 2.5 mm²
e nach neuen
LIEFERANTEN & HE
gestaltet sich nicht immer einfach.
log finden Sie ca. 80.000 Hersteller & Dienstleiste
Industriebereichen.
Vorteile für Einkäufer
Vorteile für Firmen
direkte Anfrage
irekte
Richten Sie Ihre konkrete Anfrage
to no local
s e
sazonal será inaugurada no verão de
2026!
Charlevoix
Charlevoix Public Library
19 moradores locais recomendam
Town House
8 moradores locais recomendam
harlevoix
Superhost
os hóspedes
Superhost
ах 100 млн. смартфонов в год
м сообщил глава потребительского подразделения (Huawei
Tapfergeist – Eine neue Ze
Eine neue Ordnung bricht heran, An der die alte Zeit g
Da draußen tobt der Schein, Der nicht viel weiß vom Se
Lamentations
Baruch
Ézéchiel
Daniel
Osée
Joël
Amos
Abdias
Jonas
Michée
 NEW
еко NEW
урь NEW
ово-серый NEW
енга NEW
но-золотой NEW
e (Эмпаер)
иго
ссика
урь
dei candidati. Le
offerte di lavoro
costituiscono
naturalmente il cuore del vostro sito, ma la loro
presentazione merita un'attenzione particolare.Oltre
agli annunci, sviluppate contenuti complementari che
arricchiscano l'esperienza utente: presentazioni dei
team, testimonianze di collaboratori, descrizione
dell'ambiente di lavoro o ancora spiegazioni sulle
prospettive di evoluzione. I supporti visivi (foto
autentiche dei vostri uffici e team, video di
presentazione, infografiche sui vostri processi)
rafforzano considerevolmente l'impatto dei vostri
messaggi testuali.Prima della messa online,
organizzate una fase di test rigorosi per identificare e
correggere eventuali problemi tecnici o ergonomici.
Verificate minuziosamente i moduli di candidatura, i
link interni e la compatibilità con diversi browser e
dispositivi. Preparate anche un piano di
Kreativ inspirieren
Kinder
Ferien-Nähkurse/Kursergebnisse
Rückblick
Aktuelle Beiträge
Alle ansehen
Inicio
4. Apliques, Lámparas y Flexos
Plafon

┄┄┄┄┄┄┄┄┄┄

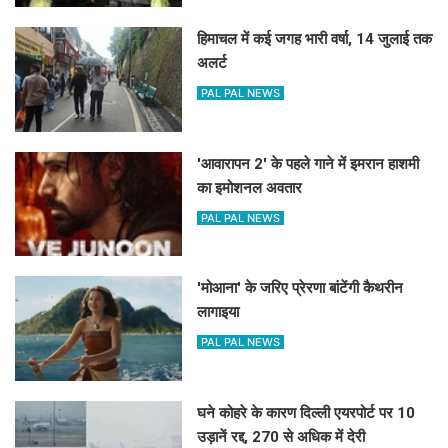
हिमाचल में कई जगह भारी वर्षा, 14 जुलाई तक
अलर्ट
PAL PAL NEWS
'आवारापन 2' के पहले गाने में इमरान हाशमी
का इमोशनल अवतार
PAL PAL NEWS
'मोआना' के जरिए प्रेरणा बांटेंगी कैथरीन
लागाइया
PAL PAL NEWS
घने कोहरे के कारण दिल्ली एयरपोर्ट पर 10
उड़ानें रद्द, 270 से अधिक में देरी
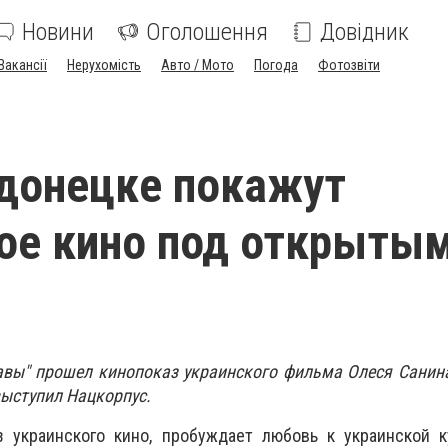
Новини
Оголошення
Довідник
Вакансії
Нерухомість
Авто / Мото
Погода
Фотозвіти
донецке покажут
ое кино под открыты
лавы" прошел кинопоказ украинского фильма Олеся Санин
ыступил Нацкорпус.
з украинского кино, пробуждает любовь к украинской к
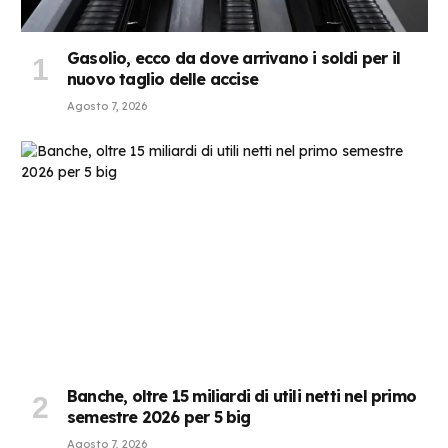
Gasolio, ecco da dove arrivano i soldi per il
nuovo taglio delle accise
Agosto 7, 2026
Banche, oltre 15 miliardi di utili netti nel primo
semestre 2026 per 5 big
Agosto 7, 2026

┄┄┄┄┄┄┄┄┄┄

= Exercise requirements =
Among the lines of the data, identify those with the word "team". Copy each of them.

= Result of this task =
team, testimonianze di collaboratori, descrizione
autentiche dei vostri uffici e team, video di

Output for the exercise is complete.